- Assignment:
Could you give back every record below exactly, leaving out the pictures?

- Provided information:
Content starts

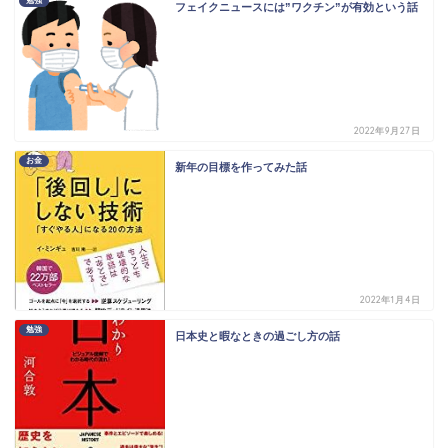
勉強
フェイクニュースには”ワクチン”が有効という話
2022年9月27日
お金
新年の目標を作ってみた話
2022年1月4日
勉強
日本史と暇なときの過ごし方の話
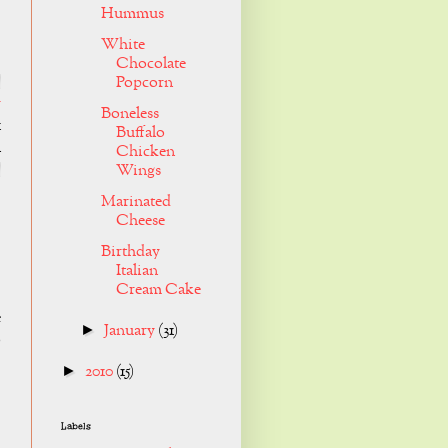
Hummus
White
Chocolate
|
Popcorn
r
Boneless
1
Buffalo
n
Chicken
|
Wings
Marinated
Cheese
Birthday
Italian
Cream Cake
e
January
(31)
►
o
2010
(15)
►
Labels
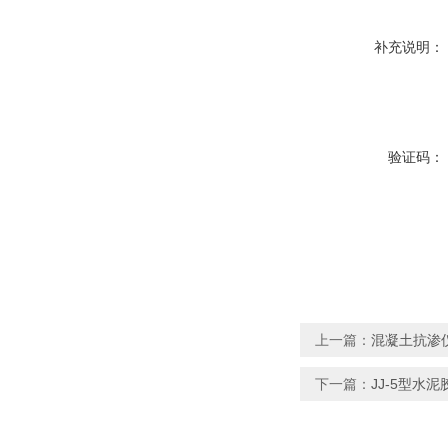
补充说明：
验证码：
上一篇：
混凝土抗渗
下一篇：
JJ-5型水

Content ends

- Reply to the task:
勉強
フェイクニュースには”ワクチン”が有効という話
2022年9月27日
お金
新年の目標を作ってみた話
2022年1月4日
勉強
日本史と暇なときの過ごし方の話
Hummus
White
Chocolate
|
Popcorn
r
Boneless
1
Buffalo
n
Chicken
|
Wings
Marinated
Cheese
Birthday
Italian
Cream Cake
e
January
(31)
►
o
2010
(15)
►
Labels
补充说明：
验证码：
上一篇：
混凝土抗渗
下一篇：
JJ-5型水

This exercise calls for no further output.